# When you get a new Body (Camera) and Lenses, what do you do to check it out



## GlassEye (Apr 2, 2013)

Long time lurker, first time poster

I finally pulled the trigger on a 5D3(refurb), and some L Glass.
What kind of checklist do you usually go thru to prove to yourself that your copy is good,
and don't need to send it back or for calibration right away?


----------



## Mt Spokane Photography (Apr 3, 2013)

First, I checked the number of actuations.

2nd, I did a AFMA on all my lenses, the results were similar to my 5D MK II

3rd, I put the lens cap on and took exposures of varying times, and then looked at the dark frame for excessive hot pixels or noise.

4. Took photos with my lenses with varying settings looking for over or under exposure.

5. On the 2nd Day, I started taking photos.


----------



## expatinasia (Apr 3, 2013)

I shake it a little to make sure nothing rattles.

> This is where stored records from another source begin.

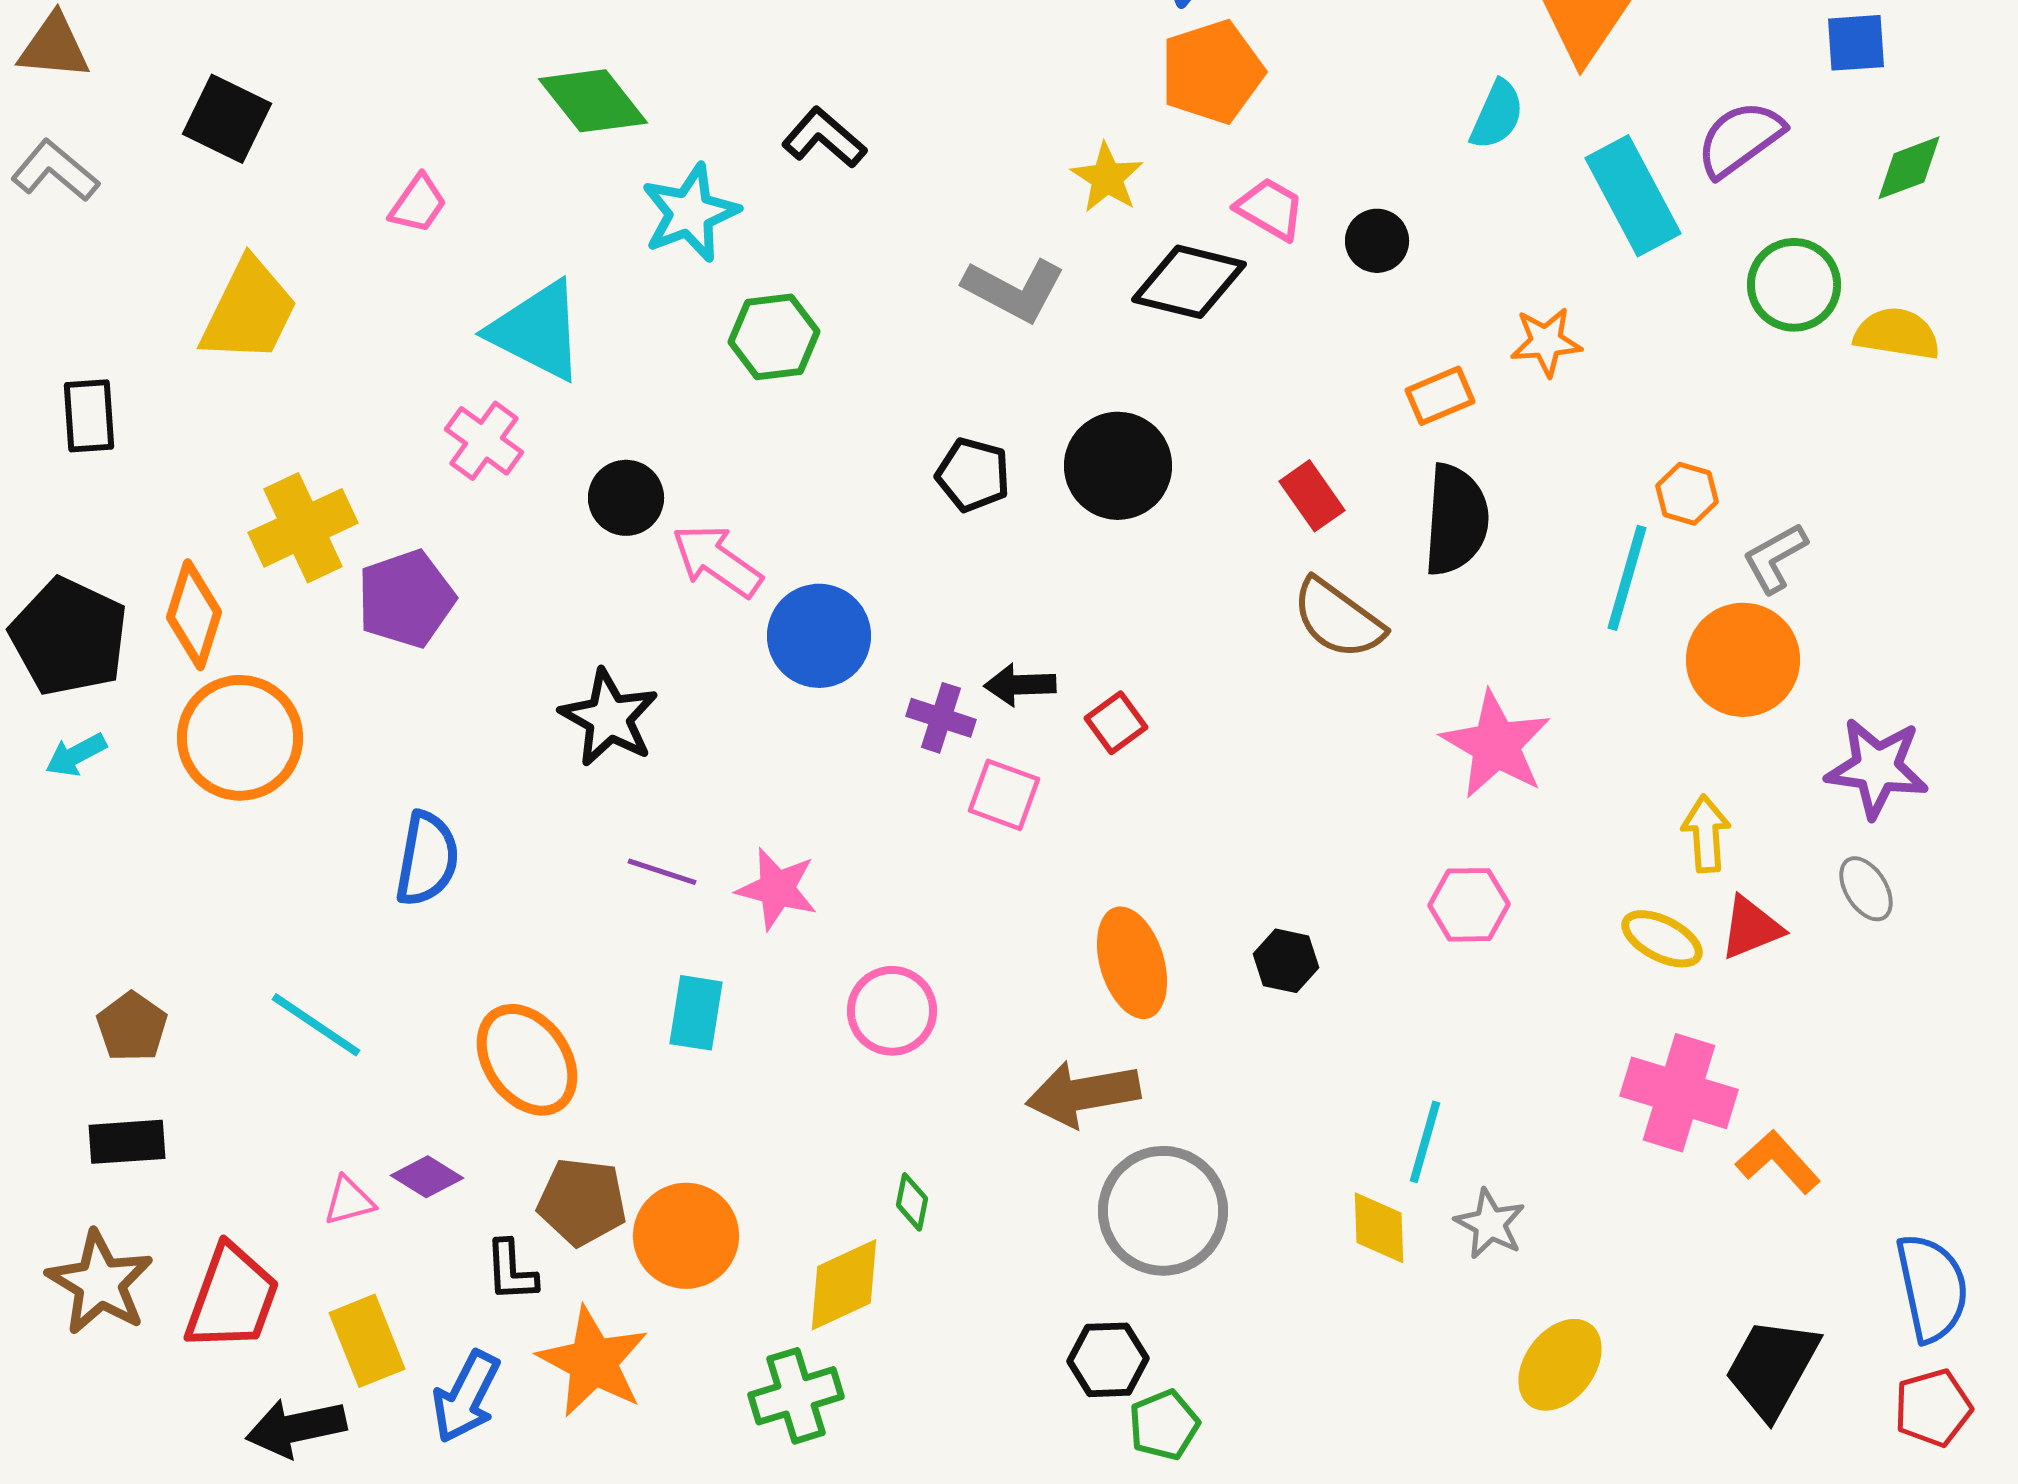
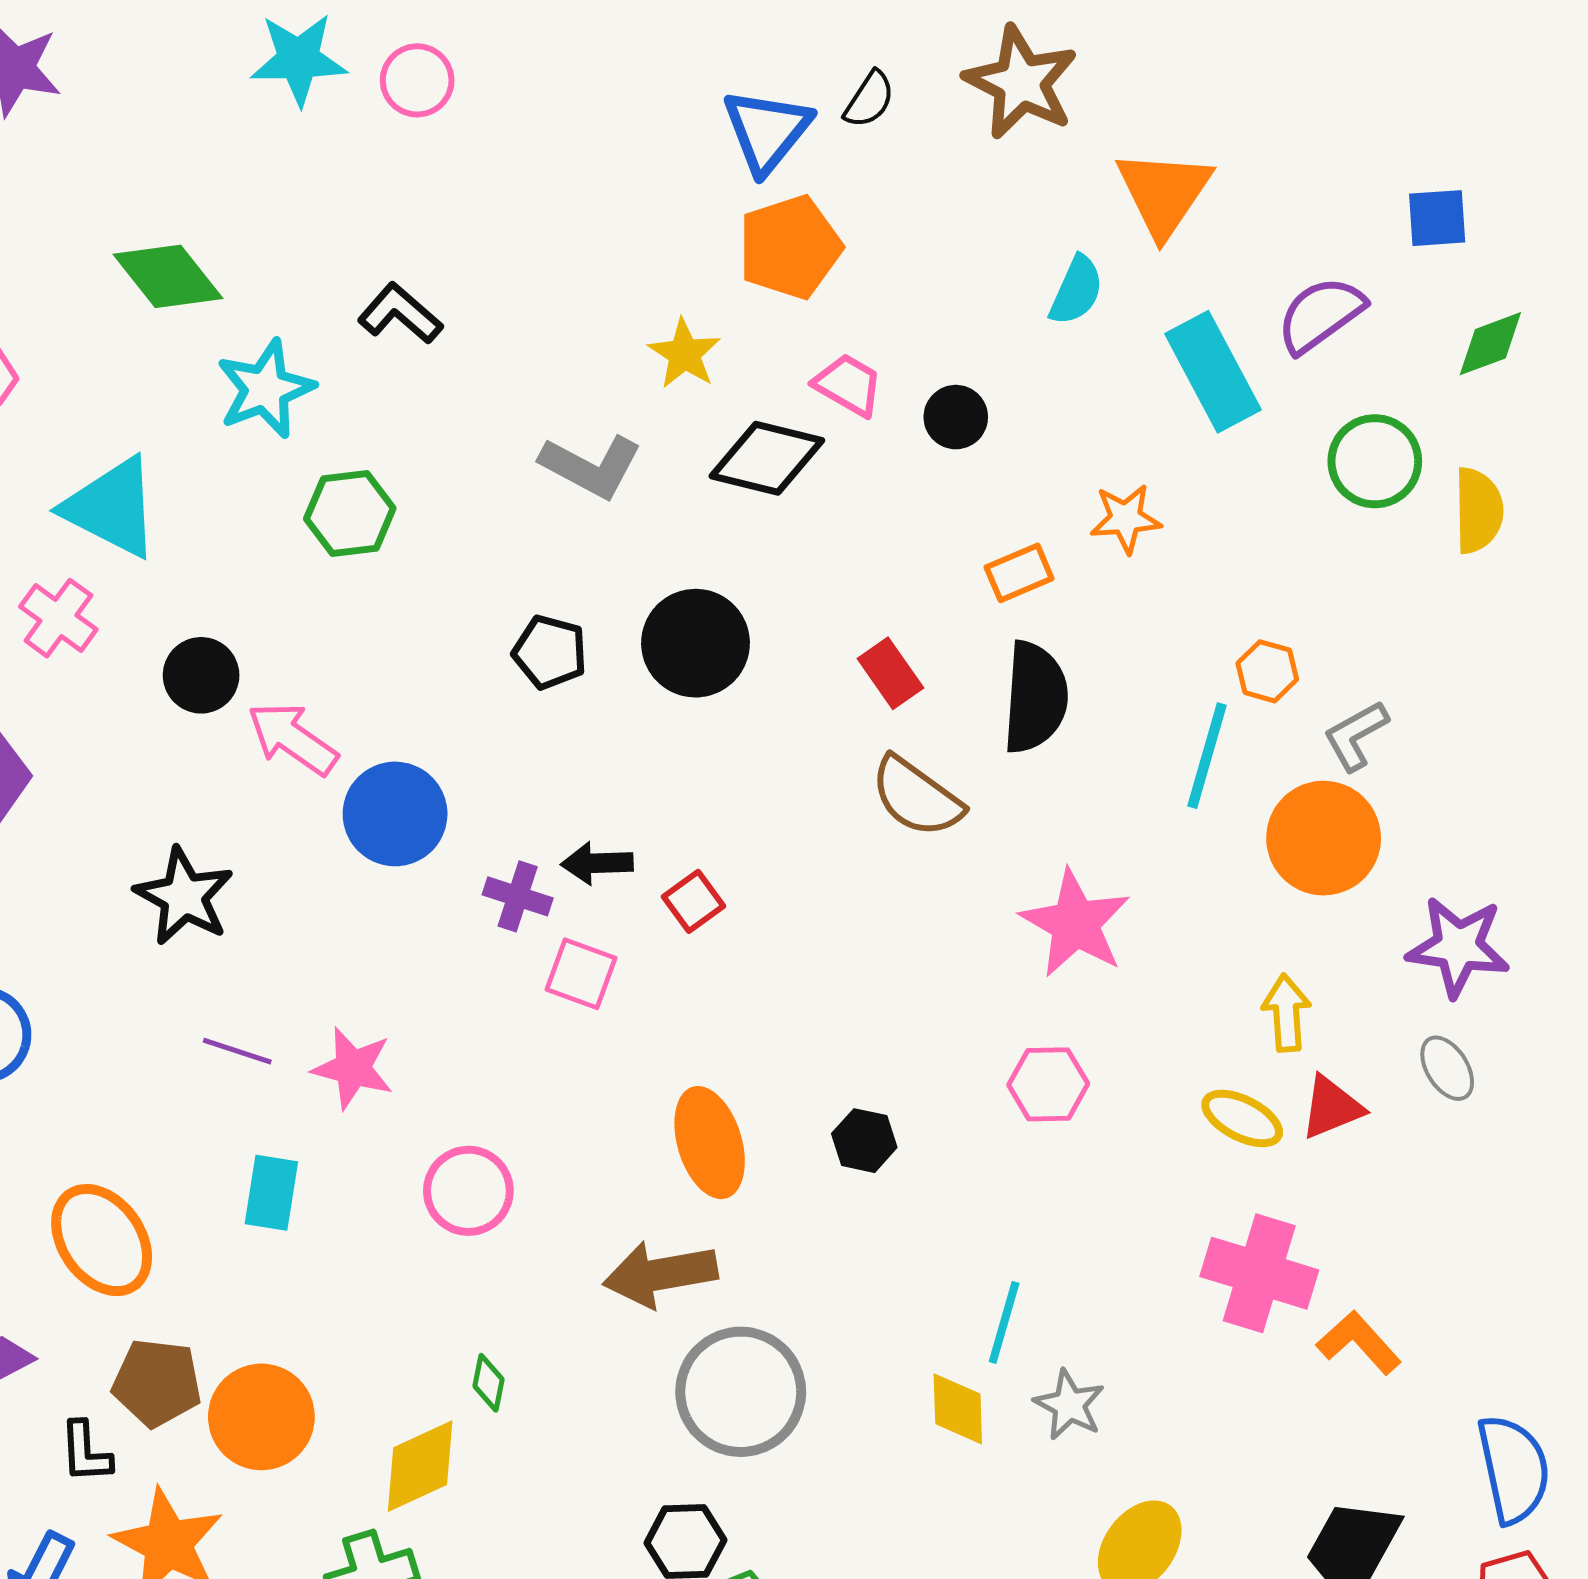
yellow semicircle: (1897, 334) -> (1478, 510), turned 80

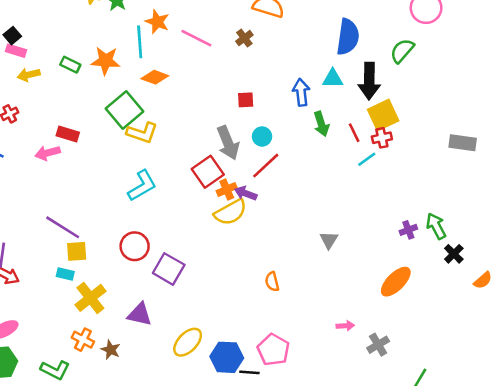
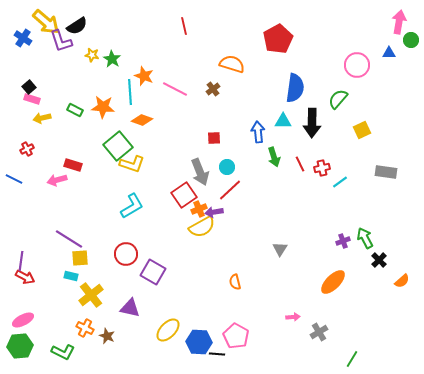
yellow square: (383, 115) -> (362, 130), moved, size x0.7
cyan line: (367, 159) -> (340, 182), moved
purple arrow: (246, 193) -> (214, 212), turned -30

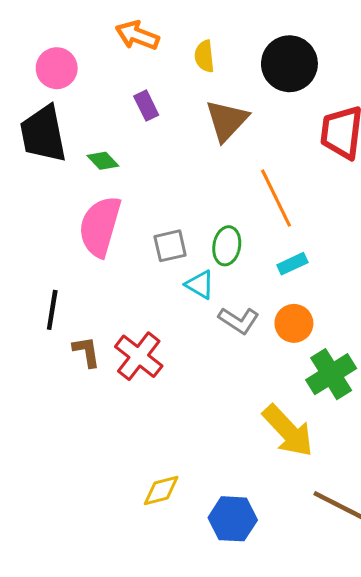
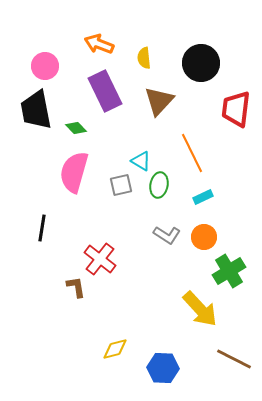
purple rectangle: (146, 106) -> (105, 91), size x2.0
cyan triangle: (200, 285) -> (141, 161), moved
brown L-shape: (86, 352) -> (76, 287), moved

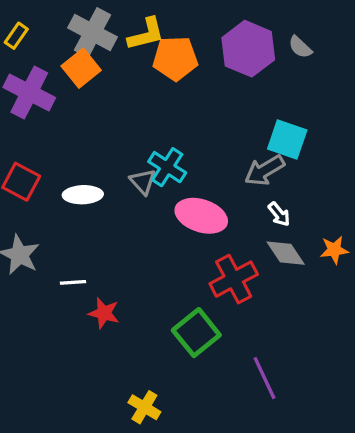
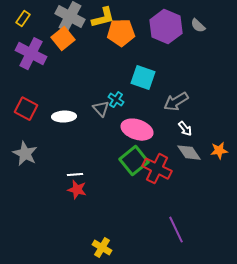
cyan square: (287, 140) -> (143, 78), moved
cyan cross: (167, 167) -> (116, 100), size x0.7
red cross: (234, 279) -> (157, 169), turned -36
white line: (73, 282) -> (75, 175), moved
green square: (196, 333) -> (134, 161), moved

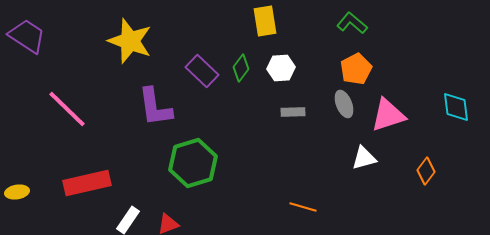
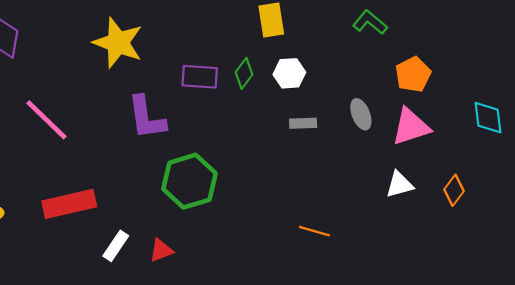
orange pentagon: (356, 69) -> (413, 74), moved
purple rectangle: (202, 71) -> (200, 77), turned -40
white triangle: (364, 158) -> (399, 185), moved

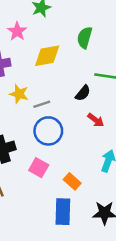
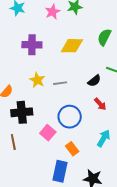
pink star: (17, 31) -> (53, 12), moved
yellow star: (19, 94) -> (37, 80), moved
blue circle: (48, 131) -> (70, 117), moved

Apart from that, I just check all the ports look ok, there are no dents or scratches, a quick look inside to check the mirror, simple stuff like that. The real test is when you turn it on and start taking pictures. For that, following what Mt Spokane Photography suggested is a good idea.


----------



## Harv (Apr 3, 2013)

Charge the battery and go take pictures.


----------



## neuroanatomist (Apr 3, 2013)

Bodies I do pretty much what Mt. Spokane does. Lenses I check centering (equal corner sharpness, symmetrical vignetting), AFMA them and check AF consistency (with FoCal), and then I shoot for real.


----------



## RLPhoto (Apr 3, 2013)

I give it a sniff test and the old tire kick test. Usually followed by a series of shots on most AF points and all servo modes, etc.


----------



## RGF (Apr 3, 2013)

After charging the battery, learning the controls (if it is a new model, not just a copy of a model I already have), do some test shots of the dog (or if I am lucky my wife and the dog together). There are so many variables that it is hard to test everything - seldom get a new camera before a big shoot. Like to have a month or 2 early, but that is not always possible.


----------



## Richard8971 (Apr 3, 2013)

Well, nothing like a test run going out shooting.  

D


----------



## mrsfotografie (Apr 3, 2013)

I take an evening to sit down and configure/learn the controls on the camera. With a new lens I'll take some 'real world' test shots in and around the house but nothing involving test charts or the like. Then I'll usually take it out on a foto-shoot the next weekend, always nice to use new gear  Any fault should quickly become apparent if you start using the stuff before the return period is over.


----------



## rumorzmonger (Apr 4, 2013)

Go out and take pictures - it's the only test that actually matters.


----------